The most obvious takeaway is this: Organizations in Africa are digitalizing. However, the level of digital maturity is not the same in all countries.
Ethiopia and Kenya are both in East Africa, their economies are of a similar size, and they’re growing at similar rates, but Kenya is ahead in terms of digital maturity. This can be attributed to its having a far more extensive ICT infrastructure and mobile Internet or 3G infrastructure.
Solutions are not easily deployable across the continent without significant business model adaptations that cater to particularly high social and economic constructs. Significant localization is required to adapt to local conditions, from infrastructure challenges to affordability and education.

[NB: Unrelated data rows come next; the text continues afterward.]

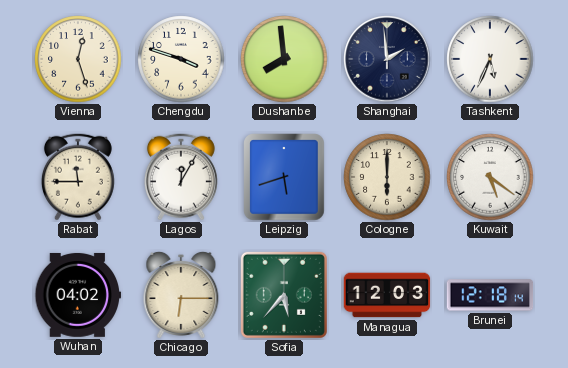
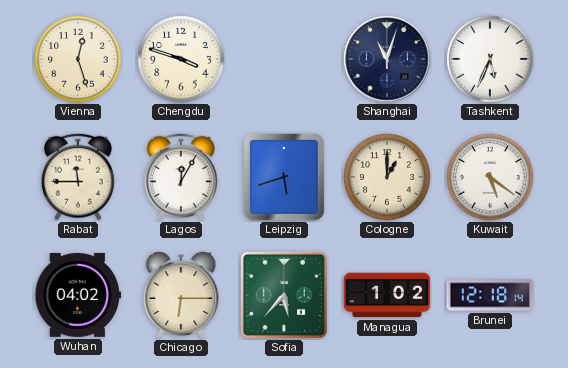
Dushanbe: 7:59 -> none
Shanghai: 1:59 -> 11:03
Cologne: 6:00 -> 1:00
Managua: 12:03 -> 1:02
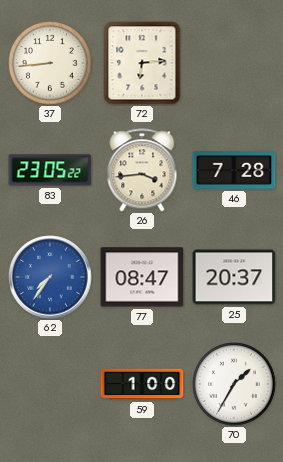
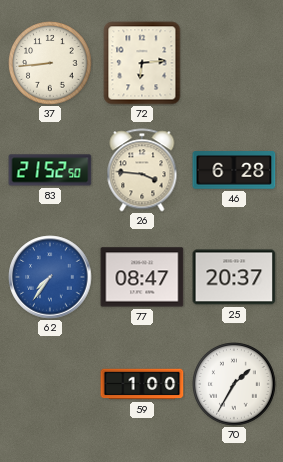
83: 23:05 -> 21:52
26: 3:44 -> 3:46
46: 7:28 -> 6:28
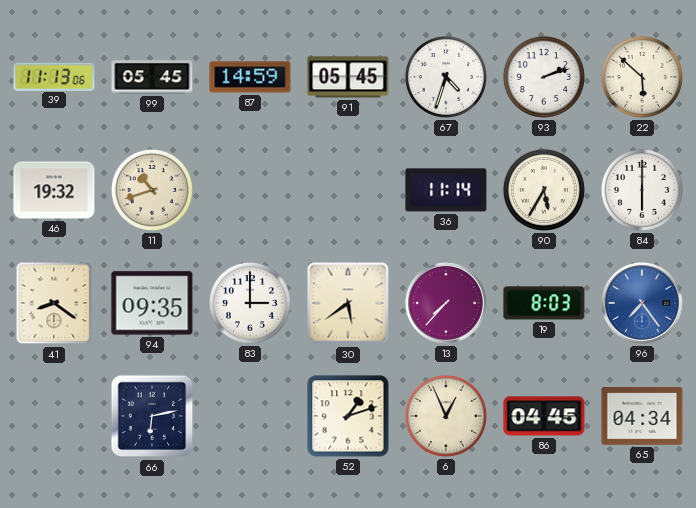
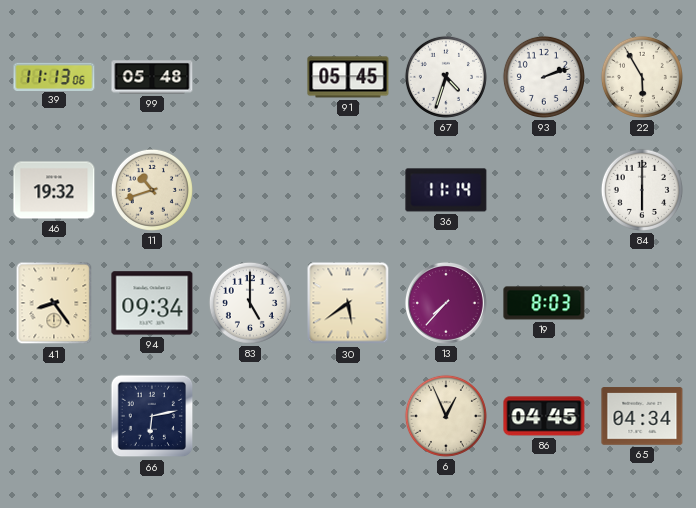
99: 05:45 -> 05:48
87: 14:59 -> none
22: 5:52 -> 5:55
90: 5:35 -> none
41: 8:21 -> 8:24
94: 09:35 -> 09:34
83: 3:00 -> 5:00
96: 7:24 -> none
52: 1:12 -> none
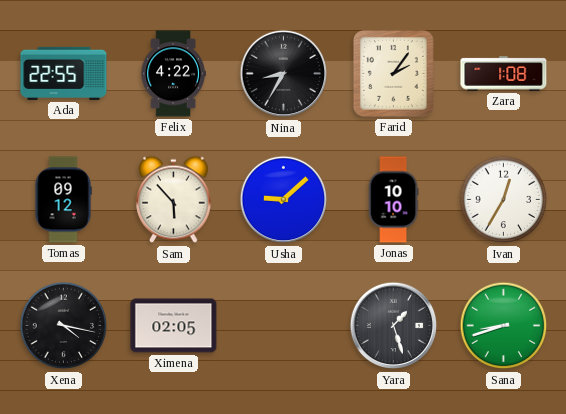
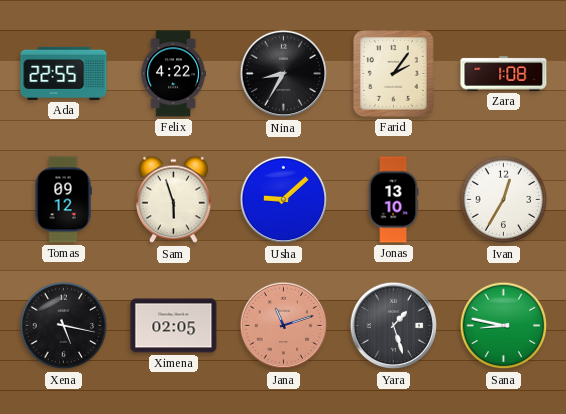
Sam: 5:53 -> 5:57
Jonas: 10:10 -> 13:10
Xena: 4:17 -> 5:17
Jana: none -> 11:12
Sana: 8:42 -> 8:47
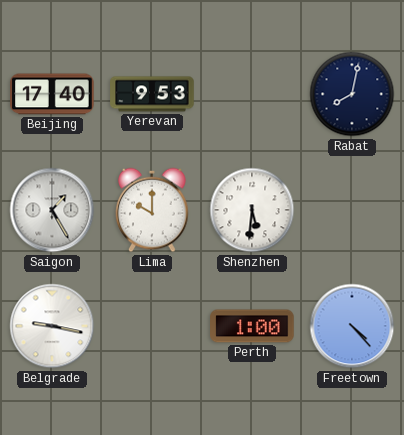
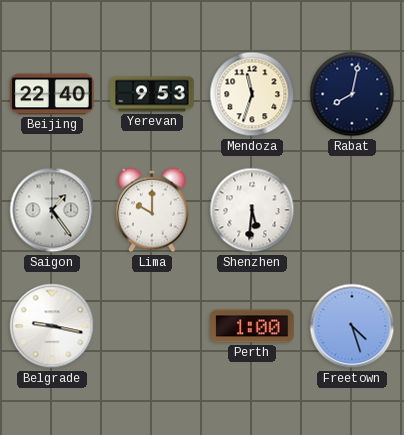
Beijing: 17:40 -> 22:40
Mendoza: none -> 11:33
Saigon: 1:25 -> 1:24
Freetown: 4:23 -> 4:27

In an African context, disruptive technology drives development. Solutions for developed economies don’t always work in more underdeveloped countries. In Africa particularly, true innovation is typically born of necessity.
According to the report, manufacturing is the most mature in terms of the digitalization journey. The actual adoption level of smart technologies that will accelerate the next industrial revolution – Industry 4.0 – remains in the foundation stage, but awareness of the significance and potential of this exponential technology is high.
In the energy sector, it was noted in the report that without stable electricity it’s difficult to accomplish anything digitally. Some of the key challenges the African power industry must confront are related to unreliable generation capacity, costly transmission, workforce skill limitations, and underdeveloped customer and billing management systems.
In the transportation sector, new ways of using existing infrastructure more efficiently are being enabled through digitalization. The rail and road sectors need to move beyond electrification and automation to true digitalization and focus on extending and integrating islands of excellence to solve the pressing mobility needs of the population.
One of the report’s conclusions is that digitalization in Africa will only take off in small, isolated areas unless governments begin to drive overarching policies that ensure consistency of standards.